Bu bildirideki 3. ayak:
– Biyoçeşitliliğin korunmasına,
– Sürdürülebilir ve çoğunlukla yerel ve vejetaryen gıda üretimine,
-Adil tarımsal istihdam koşullarına ve ücretlerine dayalı yenileyici-onarıcı tarıma yönelmenin gerektiğinin altını çizdiler.
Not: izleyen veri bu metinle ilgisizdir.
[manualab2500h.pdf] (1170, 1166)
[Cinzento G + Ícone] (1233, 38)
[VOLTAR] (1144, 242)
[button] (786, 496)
Hükümet yukarıda yazdığım belirlemelere ve öngörülere aldırmıyor gibi. Tarımda kısa-orta-uzun erimde ne yapacağına dair planı yok. Varsa açıklamış değil. Bilinmiyor.
Hükümet ne yapıyor?
Onun da yanıtını Ziraat Mühendisleri Odası Başkanı Baki Remzi Suiçmez veriyor:
“-Gıda stoklarımız, bilinmiyor gizleniyor’
– Tarım ve Orman Bakanlığı 21 ilde yedi ürün tohumunda yüzde 75 hibe desteği verecek. Neden 21 il? Neden yedi ürün? Neden sadece tohum hibe desteği? – Üstelik bu tohumlar şirket tohumu. Yani yerel tohuma değil destek-.
– Salgının en çok etkilediği ülkelerden biri olan Brezilya’dan 10 bin canlı hayvan ithal ettik. Neden, doğru mu?
– Cumhurbaşkanı, ‘Ekonomik İstikrar Kalkanı Planı’nı açıkladı. Bunun içinde tarım sektörü yok. Cumhurbaşkanı yine ülkemizde 2020 yılı desteklerinin yarısının ödendiğini söyledi. Bu doğru değil. Ödemelere daha başlanmadı bile. Ödenen 2019 yılı destekleridir. Onun da yüzde 56’sı ödendi. Çiftçinin daha 2019’dan 5.6 milyar alacağı var.
-Çiftçinin sadece kredi borcu altı ay ertelendi, affedilmedi. Kredi borcu ötelemek, Türkiye tarımını ve çiftçileri kurtarmaz. Çünkü üretici çok borçlu. Ayrıca bu altı ay da koşullu gizli bir öteleme. Bir kere bütün çiftçileri kapsamıyor. Ayrıca altı ayı da kapsamıyor. Bu sadece mayıs ve haziran ödemelerini kapsıyor ve o da hazine garantili krediler için.”
Evet. Covid-19 öncesi kriz vardı zaten. Tarımda eski kriz oluşturucu politik alışkanlıkla hâlâ hareket ediliyor. Yani kriz pışpışlanıp büyütülüyor. Galaksiler de homurdanıyor.